Task item - Your task is to work out how many lines in the data that follows hold "sendo" and to state that number alone.

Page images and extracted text
=== Section Start ===
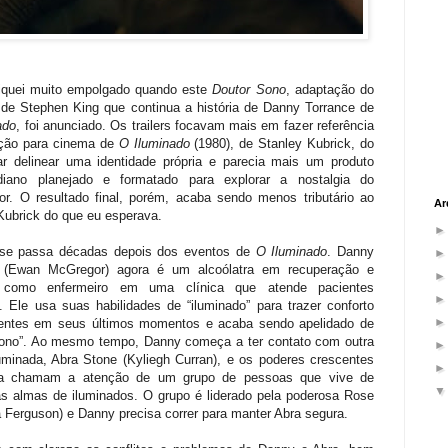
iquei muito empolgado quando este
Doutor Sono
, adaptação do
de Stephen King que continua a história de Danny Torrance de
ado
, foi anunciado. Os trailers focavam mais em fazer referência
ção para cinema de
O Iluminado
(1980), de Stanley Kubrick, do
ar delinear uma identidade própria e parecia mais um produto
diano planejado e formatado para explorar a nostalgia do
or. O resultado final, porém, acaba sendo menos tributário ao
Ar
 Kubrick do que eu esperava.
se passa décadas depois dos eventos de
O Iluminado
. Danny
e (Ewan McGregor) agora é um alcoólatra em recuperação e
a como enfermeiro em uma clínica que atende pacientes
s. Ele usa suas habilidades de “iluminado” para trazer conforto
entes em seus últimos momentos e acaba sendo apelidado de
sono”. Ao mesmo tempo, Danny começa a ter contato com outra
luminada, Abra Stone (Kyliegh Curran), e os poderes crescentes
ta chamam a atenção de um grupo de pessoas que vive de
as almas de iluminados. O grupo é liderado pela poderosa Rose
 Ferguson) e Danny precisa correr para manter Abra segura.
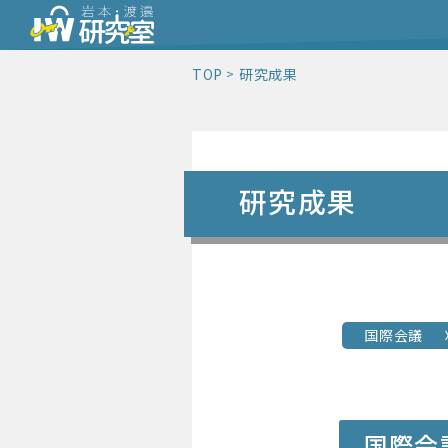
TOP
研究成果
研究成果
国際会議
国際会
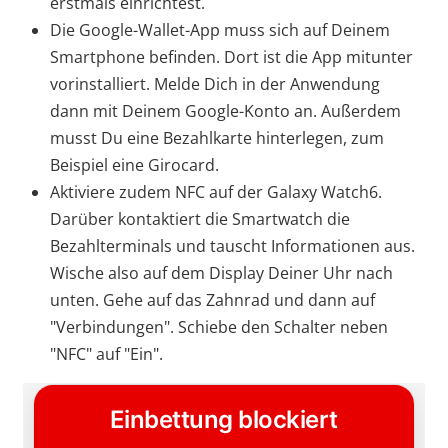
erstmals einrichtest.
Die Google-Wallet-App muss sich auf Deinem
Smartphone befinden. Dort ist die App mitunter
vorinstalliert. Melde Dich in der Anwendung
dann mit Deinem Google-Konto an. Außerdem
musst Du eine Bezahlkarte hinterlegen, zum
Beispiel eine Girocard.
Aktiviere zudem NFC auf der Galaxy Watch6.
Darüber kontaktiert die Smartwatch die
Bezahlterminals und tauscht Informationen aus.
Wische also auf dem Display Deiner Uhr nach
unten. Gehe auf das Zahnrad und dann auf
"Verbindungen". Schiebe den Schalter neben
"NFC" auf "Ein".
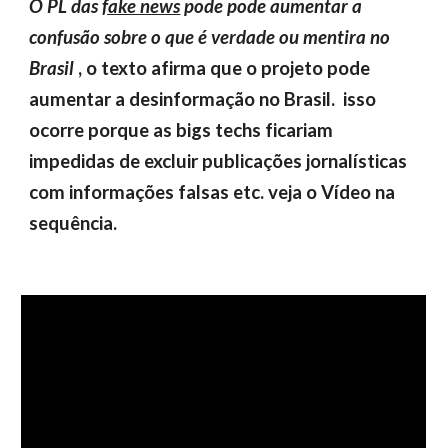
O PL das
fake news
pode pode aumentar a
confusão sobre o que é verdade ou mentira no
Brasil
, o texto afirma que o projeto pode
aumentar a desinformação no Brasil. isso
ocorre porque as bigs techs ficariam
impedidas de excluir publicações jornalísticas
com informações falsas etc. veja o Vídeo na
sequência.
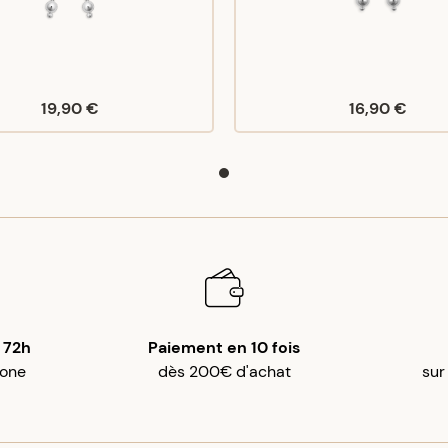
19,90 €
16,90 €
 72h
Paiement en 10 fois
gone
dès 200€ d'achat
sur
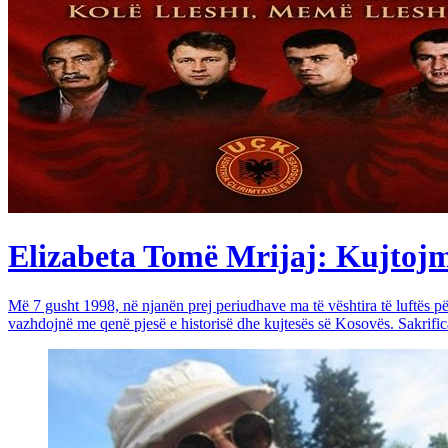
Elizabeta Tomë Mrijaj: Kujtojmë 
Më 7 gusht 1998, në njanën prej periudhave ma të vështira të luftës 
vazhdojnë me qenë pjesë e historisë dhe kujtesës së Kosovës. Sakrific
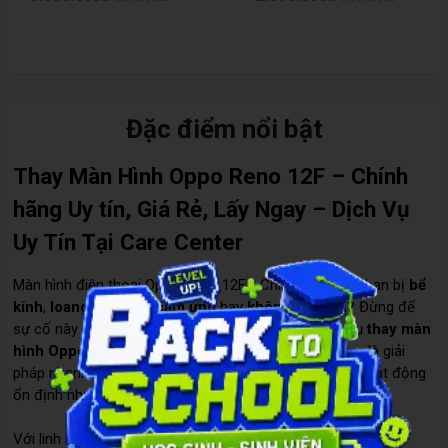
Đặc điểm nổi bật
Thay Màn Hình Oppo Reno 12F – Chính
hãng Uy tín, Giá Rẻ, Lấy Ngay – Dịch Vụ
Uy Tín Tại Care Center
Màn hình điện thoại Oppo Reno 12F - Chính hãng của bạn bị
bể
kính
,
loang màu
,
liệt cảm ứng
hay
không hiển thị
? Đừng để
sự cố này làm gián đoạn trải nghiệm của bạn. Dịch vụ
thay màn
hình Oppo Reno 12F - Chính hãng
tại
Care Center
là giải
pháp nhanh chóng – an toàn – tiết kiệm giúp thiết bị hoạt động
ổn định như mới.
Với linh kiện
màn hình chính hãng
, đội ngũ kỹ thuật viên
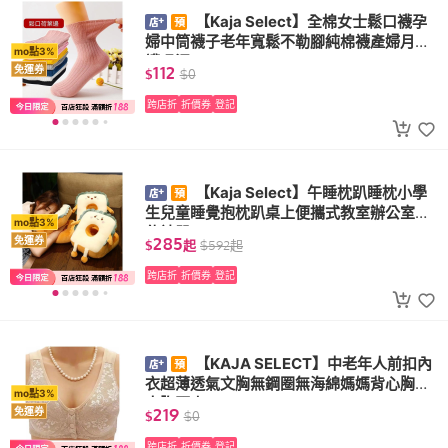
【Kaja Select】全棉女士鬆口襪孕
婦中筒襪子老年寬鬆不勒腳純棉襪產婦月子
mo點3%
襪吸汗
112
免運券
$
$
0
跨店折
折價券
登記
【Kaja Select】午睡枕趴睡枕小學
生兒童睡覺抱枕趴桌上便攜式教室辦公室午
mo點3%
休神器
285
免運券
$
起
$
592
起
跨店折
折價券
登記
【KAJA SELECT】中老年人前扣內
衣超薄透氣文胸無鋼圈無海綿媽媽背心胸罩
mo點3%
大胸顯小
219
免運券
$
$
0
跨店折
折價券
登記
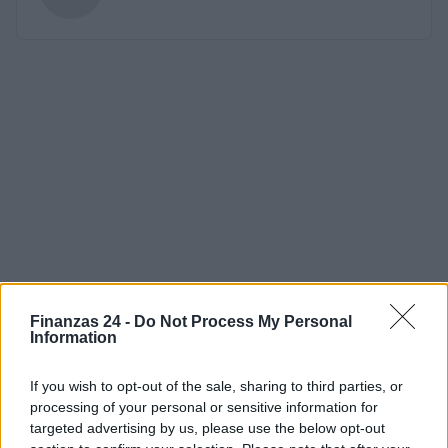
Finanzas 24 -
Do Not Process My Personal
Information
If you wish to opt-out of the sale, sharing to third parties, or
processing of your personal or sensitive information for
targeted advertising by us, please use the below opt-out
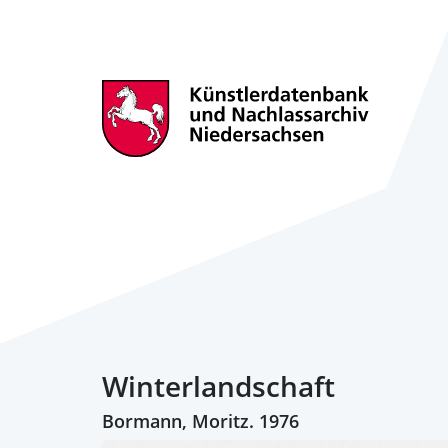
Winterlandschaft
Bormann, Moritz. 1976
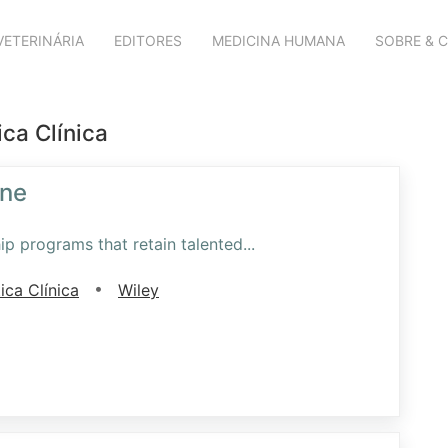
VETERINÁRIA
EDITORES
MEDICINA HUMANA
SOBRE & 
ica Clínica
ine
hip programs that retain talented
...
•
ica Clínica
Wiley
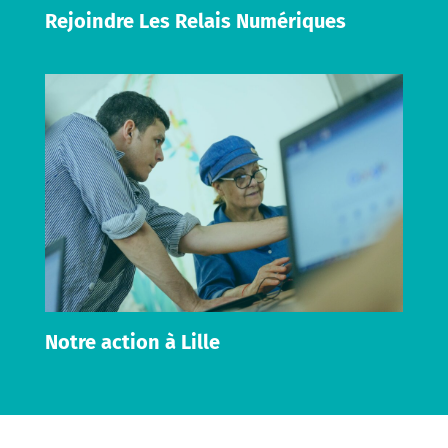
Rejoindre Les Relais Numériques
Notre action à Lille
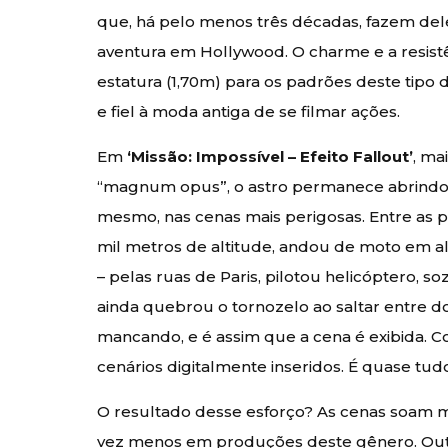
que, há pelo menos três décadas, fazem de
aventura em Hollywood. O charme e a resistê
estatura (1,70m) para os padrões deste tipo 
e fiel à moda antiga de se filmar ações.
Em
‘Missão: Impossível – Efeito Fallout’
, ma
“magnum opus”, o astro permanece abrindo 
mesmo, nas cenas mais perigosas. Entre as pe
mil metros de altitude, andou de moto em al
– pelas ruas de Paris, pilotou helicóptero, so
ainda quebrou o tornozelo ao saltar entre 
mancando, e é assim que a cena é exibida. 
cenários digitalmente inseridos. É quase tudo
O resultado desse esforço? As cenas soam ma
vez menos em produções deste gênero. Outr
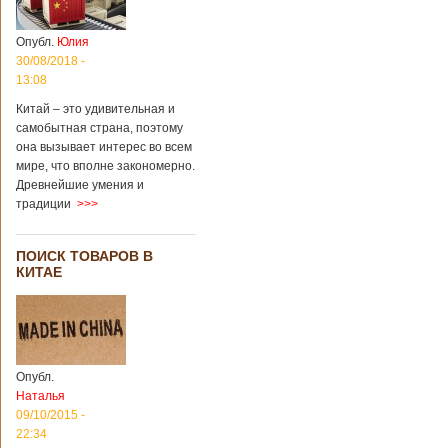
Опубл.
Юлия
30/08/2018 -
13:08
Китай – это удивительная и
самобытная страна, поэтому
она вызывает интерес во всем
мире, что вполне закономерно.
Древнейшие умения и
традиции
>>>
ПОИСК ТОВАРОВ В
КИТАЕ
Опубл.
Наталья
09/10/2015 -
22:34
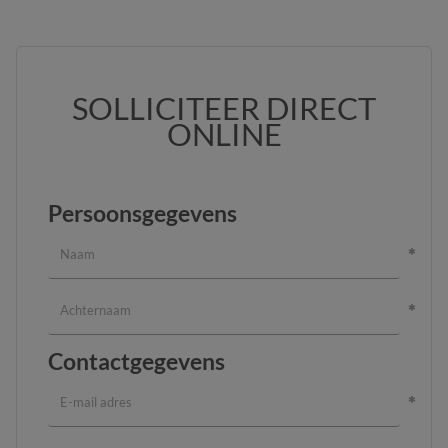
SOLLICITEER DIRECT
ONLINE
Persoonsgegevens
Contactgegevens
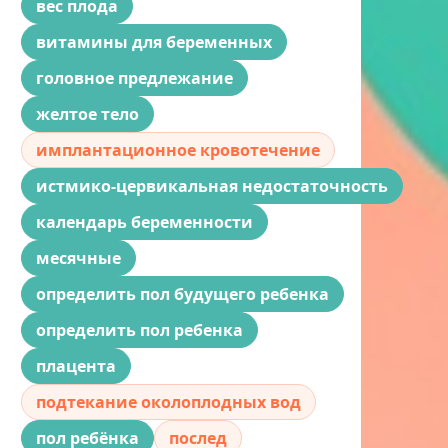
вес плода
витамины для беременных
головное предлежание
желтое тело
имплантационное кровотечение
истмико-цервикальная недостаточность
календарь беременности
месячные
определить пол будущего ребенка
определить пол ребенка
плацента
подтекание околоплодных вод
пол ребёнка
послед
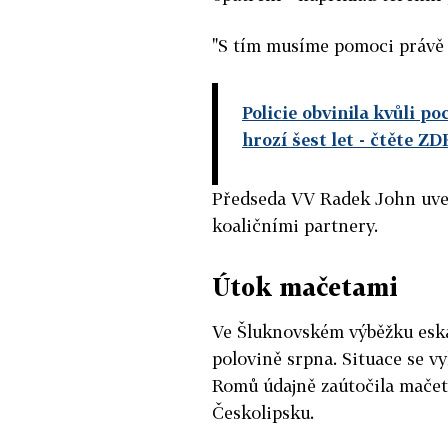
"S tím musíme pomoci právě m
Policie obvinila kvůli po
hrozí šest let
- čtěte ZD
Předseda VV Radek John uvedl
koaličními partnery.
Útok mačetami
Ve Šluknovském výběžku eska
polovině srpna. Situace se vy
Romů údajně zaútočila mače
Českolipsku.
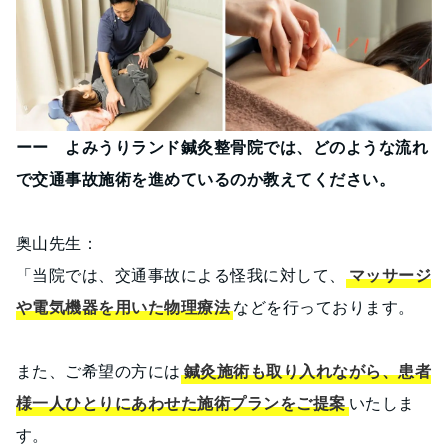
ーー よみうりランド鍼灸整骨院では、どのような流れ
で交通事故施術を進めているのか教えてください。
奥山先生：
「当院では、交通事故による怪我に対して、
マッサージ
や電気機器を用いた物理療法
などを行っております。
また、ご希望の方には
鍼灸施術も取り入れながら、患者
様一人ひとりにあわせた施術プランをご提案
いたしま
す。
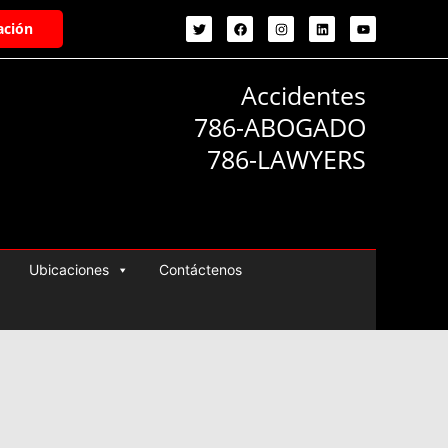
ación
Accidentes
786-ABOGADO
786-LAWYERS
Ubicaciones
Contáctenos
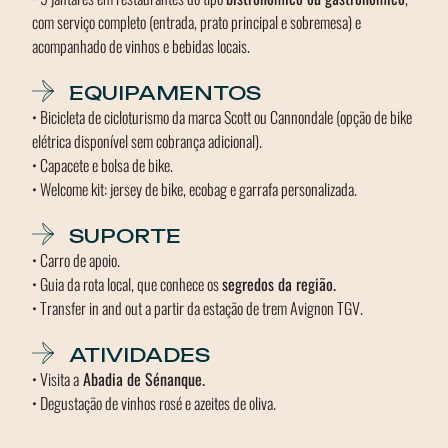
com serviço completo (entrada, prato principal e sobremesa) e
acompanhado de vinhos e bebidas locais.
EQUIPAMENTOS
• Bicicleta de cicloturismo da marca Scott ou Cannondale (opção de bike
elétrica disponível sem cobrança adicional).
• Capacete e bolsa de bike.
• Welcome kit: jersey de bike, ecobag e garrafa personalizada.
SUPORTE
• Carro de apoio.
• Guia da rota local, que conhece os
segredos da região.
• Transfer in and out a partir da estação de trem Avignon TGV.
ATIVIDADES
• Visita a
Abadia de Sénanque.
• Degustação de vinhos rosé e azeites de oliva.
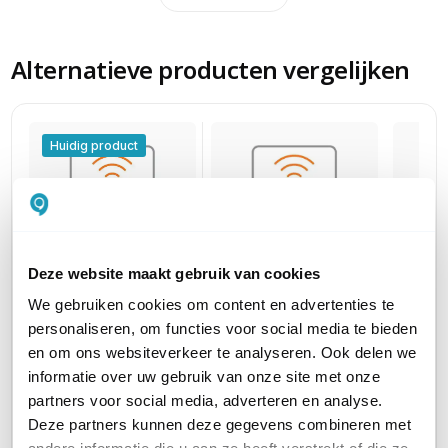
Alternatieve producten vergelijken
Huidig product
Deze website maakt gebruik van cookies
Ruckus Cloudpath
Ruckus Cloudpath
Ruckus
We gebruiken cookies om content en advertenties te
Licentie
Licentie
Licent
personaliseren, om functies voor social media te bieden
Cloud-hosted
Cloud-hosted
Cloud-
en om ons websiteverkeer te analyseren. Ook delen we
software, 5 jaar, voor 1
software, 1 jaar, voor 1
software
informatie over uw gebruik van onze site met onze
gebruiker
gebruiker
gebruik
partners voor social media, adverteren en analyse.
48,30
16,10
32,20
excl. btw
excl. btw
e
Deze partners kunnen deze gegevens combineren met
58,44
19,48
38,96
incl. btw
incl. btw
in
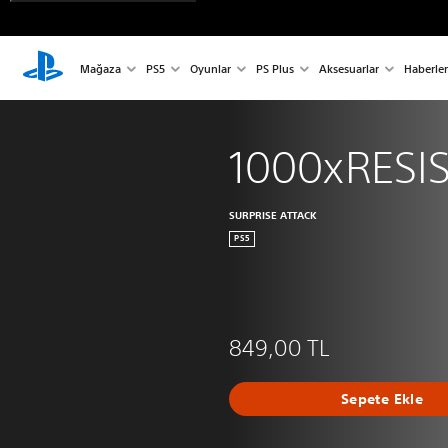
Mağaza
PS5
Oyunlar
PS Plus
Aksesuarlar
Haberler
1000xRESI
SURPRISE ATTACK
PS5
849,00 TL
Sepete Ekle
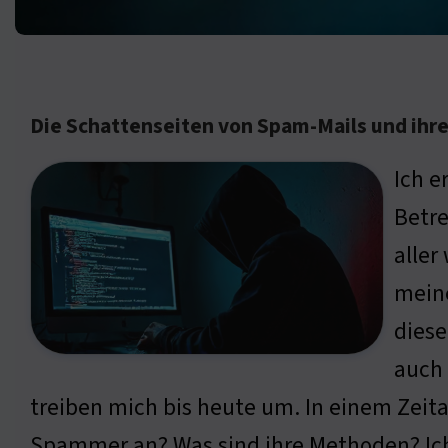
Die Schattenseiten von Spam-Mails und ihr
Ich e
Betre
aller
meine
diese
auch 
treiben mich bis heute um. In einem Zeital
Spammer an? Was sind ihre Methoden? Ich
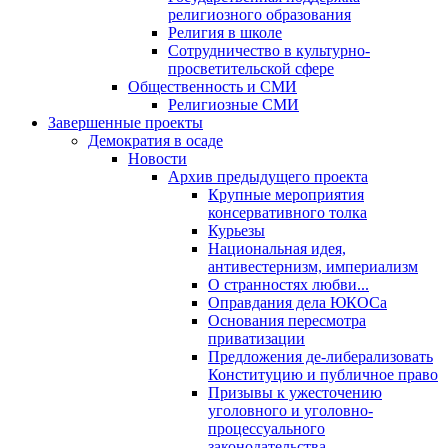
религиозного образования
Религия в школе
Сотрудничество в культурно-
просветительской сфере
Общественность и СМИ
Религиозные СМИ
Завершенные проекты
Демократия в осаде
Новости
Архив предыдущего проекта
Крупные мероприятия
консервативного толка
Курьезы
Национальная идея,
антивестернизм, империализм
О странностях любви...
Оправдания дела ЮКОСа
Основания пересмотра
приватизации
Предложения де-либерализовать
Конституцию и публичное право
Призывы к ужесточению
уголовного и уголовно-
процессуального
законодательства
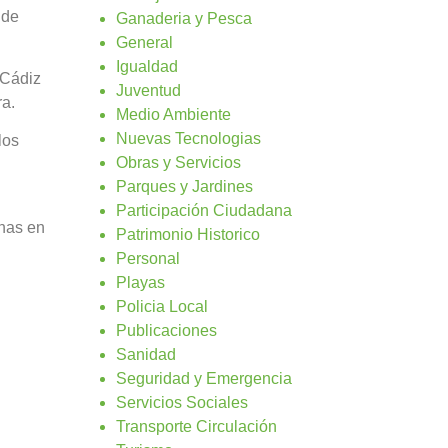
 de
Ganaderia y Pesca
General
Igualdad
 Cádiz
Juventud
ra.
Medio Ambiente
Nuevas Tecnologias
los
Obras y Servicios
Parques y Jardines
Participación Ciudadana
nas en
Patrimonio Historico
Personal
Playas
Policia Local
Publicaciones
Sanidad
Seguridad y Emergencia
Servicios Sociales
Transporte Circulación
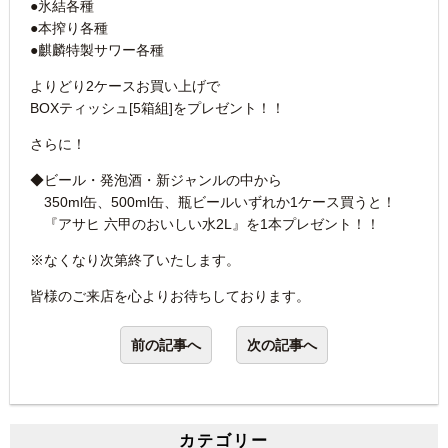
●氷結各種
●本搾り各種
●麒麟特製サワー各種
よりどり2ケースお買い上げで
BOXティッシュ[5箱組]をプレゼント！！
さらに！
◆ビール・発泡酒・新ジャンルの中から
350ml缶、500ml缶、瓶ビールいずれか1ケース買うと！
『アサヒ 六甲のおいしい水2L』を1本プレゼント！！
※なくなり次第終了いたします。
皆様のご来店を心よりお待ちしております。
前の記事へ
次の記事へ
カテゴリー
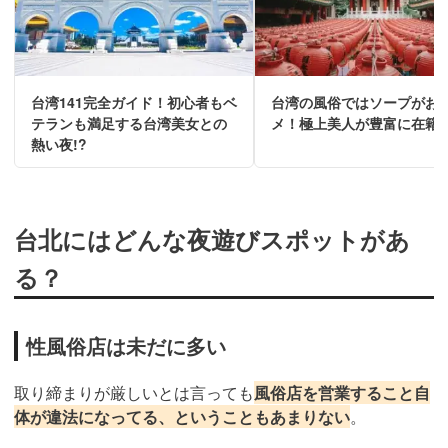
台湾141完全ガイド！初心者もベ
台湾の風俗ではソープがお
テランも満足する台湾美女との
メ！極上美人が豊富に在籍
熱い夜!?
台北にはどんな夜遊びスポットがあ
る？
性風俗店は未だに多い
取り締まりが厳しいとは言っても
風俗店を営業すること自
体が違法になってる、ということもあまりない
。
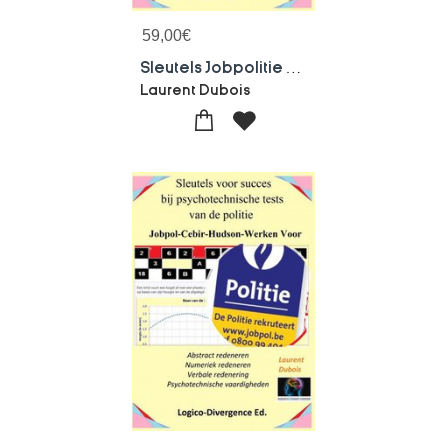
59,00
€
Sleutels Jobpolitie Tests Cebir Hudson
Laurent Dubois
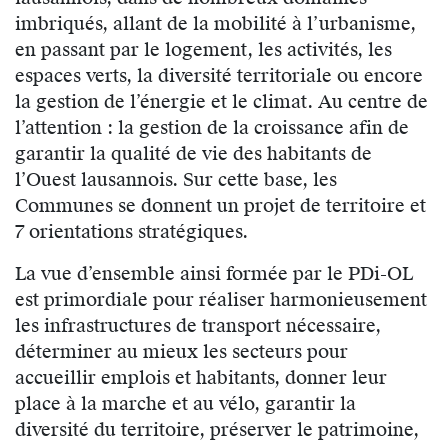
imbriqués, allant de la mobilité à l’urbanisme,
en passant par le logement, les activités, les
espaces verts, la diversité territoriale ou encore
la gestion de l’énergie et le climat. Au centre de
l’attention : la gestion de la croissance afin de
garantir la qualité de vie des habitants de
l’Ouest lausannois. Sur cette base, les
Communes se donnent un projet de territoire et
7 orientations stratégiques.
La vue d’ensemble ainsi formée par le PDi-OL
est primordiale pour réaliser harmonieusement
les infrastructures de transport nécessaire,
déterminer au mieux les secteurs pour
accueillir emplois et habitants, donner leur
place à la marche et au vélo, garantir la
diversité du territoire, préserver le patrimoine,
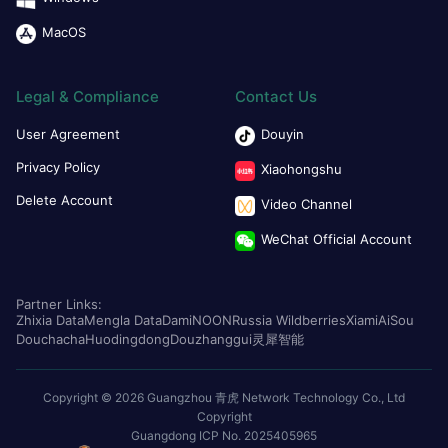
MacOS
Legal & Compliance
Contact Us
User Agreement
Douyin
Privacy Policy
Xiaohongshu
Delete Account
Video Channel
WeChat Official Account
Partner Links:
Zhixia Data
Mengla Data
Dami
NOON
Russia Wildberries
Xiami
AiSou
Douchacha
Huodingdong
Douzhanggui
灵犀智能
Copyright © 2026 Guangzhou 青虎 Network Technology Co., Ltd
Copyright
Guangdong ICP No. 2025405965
=== Section End ===
Exercise answer - 2